Still, the GM doesn’t get to hide behind ignorance, even if that’s really what happened. As for Hinch, his role — as detailed in Manfred’s report — is almost comically inept. According to the investigation, Hinch “neither devised the banging scheme nor participated in it” and yet he didn’t stop the cheating or even convey his disapproval. Manfred also included that Hinch “expressed much contrition” to both him and the investigators, but let’s be real here. To turn a blind eye to illicit activities happening a few feet away practically makes him an accomplice.

Manfred did his homework, with MLB’s Department of Investigations interviewing 68 witnesses, including 23 current and former Astros players. They also went over “tens of thousands” of pieces of electronic evidence, from emails to photos to Slack conversations.The commissioner needed total transparency, and based on the evidence that emerged, Manfred was able to prosecute the Astros to such an extent that they should serve as a deterrent in the future.

There remain loose ends, however, and the potential for more collateral damage.  Manfred now is moving on to an investigation of the Red Sox’s sign-stealing operation from the 2018 season, with manager Alex Cora — the former Astros bench coach — positioned in the crosshairs.

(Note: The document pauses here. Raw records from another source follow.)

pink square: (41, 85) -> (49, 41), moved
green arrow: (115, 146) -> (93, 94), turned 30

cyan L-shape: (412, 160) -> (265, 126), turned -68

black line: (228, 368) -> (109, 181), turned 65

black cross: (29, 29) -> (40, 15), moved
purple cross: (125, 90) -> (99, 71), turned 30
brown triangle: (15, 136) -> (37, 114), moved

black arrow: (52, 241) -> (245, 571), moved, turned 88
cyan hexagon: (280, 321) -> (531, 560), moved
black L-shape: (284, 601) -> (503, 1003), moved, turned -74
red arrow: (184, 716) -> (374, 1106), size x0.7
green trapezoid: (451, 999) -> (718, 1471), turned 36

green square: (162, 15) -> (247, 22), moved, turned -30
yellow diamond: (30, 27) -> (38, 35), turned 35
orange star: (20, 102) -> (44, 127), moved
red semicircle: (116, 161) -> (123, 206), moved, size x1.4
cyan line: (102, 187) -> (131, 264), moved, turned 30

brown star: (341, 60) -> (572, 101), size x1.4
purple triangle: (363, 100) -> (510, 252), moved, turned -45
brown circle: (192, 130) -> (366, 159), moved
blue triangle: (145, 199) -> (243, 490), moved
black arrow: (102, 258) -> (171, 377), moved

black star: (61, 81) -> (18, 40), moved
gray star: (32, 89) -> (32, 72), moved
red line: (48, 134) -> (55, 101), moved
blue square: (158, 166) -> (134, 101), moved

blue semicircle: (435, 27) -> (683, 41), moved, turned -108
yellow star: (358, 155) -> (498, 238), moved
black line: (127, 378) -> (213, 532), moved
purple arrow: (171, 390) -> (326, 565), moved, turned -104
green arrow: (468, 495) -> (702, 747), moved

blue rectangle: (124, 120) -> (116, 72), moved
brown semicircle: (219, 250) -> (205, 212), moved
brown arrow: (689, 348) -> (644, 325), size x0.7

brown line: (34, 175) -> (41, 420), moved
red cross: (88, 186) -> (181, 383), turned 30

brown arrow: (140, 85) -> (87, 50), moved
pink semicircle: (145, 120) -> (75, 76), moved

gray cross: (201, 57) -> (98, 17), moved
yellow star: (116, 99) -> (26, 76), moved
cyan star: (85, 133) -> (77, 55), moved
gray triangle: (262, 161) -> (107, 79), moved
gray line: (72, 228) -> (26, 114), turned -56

Cora is one of the stars of Manfred’s Astros report and even gets his own boldfaced headline, along with Luhnow, Hinch and disgraced former assistant GM Brandon Taubman (also suspended a year for last October’s clubhouse harassment of women reporters). Manfred links Cora to just about everything — the trash-can banging, the replay-review misconduct — and paints him as the ringleader.

From what we witnessed Monday, that’s bad news for Cora. If Hinch got a one-year suspension and subsequently was fired merely for looking the other way, Cora has to be a goner in Boston — only two seasons into the job, and after winning the World Series in his rookie year.

Then again, that ’18 trophy now is permanently tarnished, as are the resumes of Cora, Hinch and Luhnow. Not to mention all the players who benefited from the cheating.

And before we forget, what of new Mets manager Carlos Beltran? He was a key figure in the report but was able to skate because he was a player on those Astros teams and not in a position of authority (in Manfred’s eyes).

Beltran already has received plenty of unwanted attention for this, and it’s not going to get any easier with spring training fast approaching. Just because he’s not suspended doesn’t mean Beltran escapes with a clear conscience, and we’ll see how this impacts his Hall of Fame chances down the line.

Manfred did what he needed to do Monday, but the job isn’t finished yet. At least now everyone knows he means business.